Complete speculation here: Mythos and Spud are the first generation of polished GPT4.5-sized reasoning models.
Speculation suggests new models from Anthropic and OpenAI could bring a major performance jump at a premium price.
A viral theory circulating in AI communities speculates that the rumored models 'Mythos' (from Anthropic) and 'Spud' (from OpenAI) represent a significant shift. They are posited to be the first consumer-facing models built at the scale of the legendary, unreleased GPT-4.5. The original GPT-4.5 was known for its deep, nuanced reasoning and ability to make high-level abstract connections—qualities that some feel were sacrificed in later models like GPT-4o for better usability and cost. The speculation suggests that by applying today's advanced reinforcement learning from human feedback (RLHF) techniques to a model of that size, the result would be a 'polished' AI with both profound reasoning and practical utility.
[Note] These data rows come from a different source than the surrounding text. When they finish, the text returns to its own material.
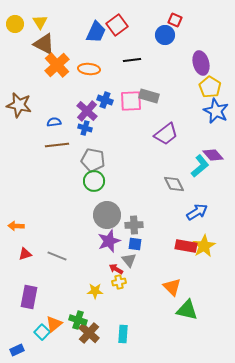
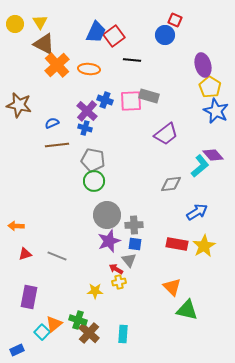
red square at (117, 25): moved 3 px left, 11 px down
black line at (132, 60): rotated 12 degrees clockwise
purple ellipse at (201, 63): moved 2 px right, 2 px down
blue semicircle at (54, 122): moved 2 px left, 1 px down; rotated 16 degrees counterclockwise
gray diamond at (174, 184): moved 3 px left; rotated 70 degrees counterclockwise
red rectangle at (186, 246): moved 9 px left, 2 px up
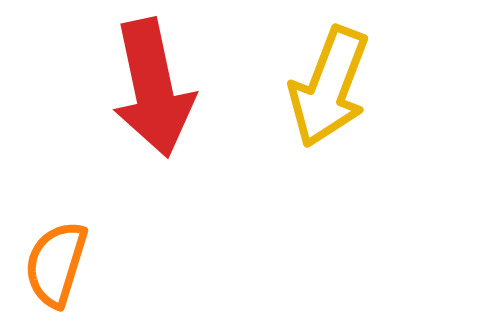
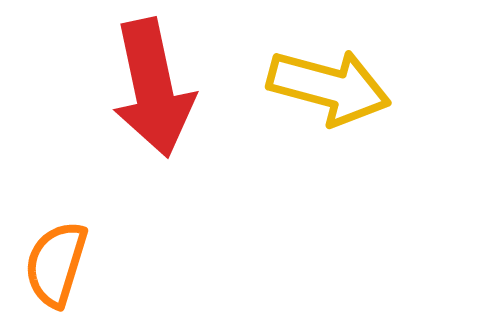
yellow arrow: rotated 96 degrees counterclockwise
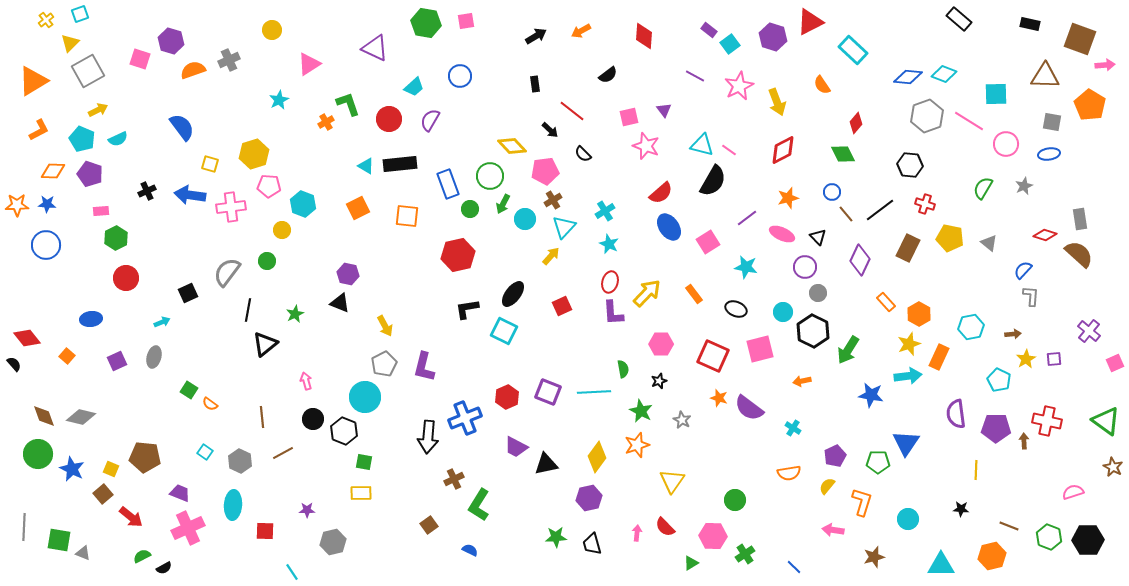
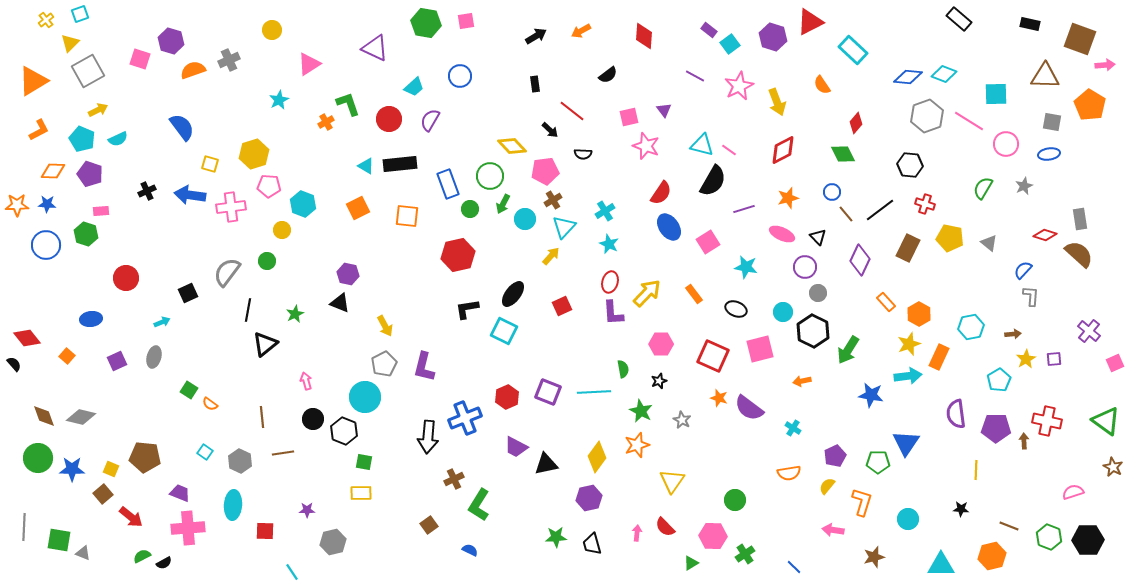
black semicircle at (583, 154): rotated 42 degrees counterclockwise
red semicircle at (661, 193): rotated 15 degrees counterclockwise
purple line at (747, 218): moved 3 px left, 9 px up; rotated 20 degrees clockwise
green hexagon at (116, 238): moved 30 px left, 4 px up; rotated 15 degrees counterclockwise
cyan pentagon at (999, 380): rotated 15 degrees clockwise
brown line at (283, 453): rotated 20 degrees clockwise
green circle at (38, 454): moved 4 px down
blue star at (72, 469): rotated 25 degrees counterclockwise
pink cross at (188, 528): rotated 20 degrees clockwise
black semicircle at (164, 568): moved 5 px up
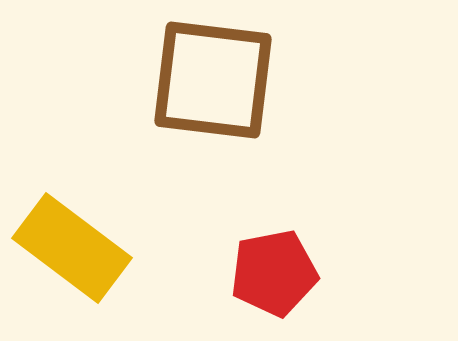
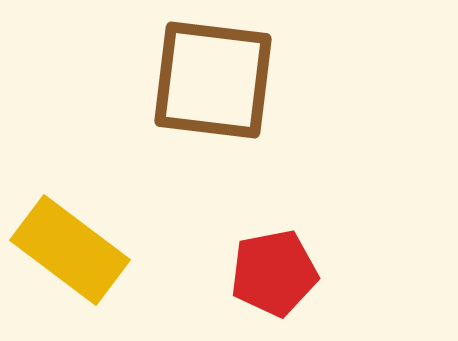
yellow rectangle: moved 2 px left, 2 px down
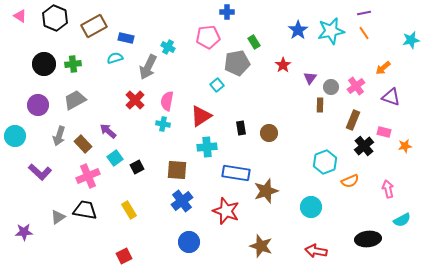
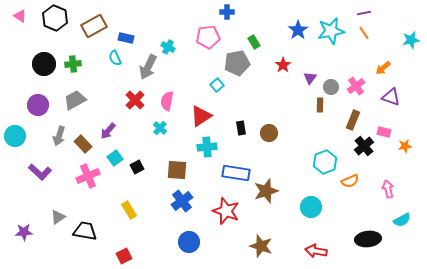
cyan semicircle at (115, 58): rotated 98 degrees counterclockwise
cyan cross at (163, 124): moved 3 px left, 4 px down; rotated 32 degrees clockwise
purple arrow at (108, 131): rotated 90 degrees counterclockwise
black trapezoid at (85, 210): moved 21 px down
This performance leap, however, is expected to come at a steep price. Running such large models is computationally expensive, leading to predictions of API costs as high as $25 per million input tokens and $80 per million output tokens. This would effectively turn a Claude subscription into a strictly rate-limited service. The theory further posits a strategic divergence: Anthropic, with limited compute, might make 'Mythos' API-only or heavily restricted, while OpenAI could leverage its scale to offer 'Spud' more broadly, even at a loss, to capture the market. The core concern is that this marks a return to an era where 'size matters,' potentially locking the most capable AI behind a paywall that only corporations can afford, widening the access gap for individual consumers and researchers.
- Models rumored to be built at GPT-4.5 scale, combining its abstract reasoning with modern RLHF for a major performance jump.
- Expected to be extremely expensive to run, with speculated API costs of ~$25/M input tokens and ~$80/M output tokens.
- Could create a two-tier access system, where the most powerful AI is only viable for corporate use via API, not consumers.
Why It Matters
This signals a potential future where the most advanced AI capabilities become prohibitively expensive, primarily serving enterprises over individual users.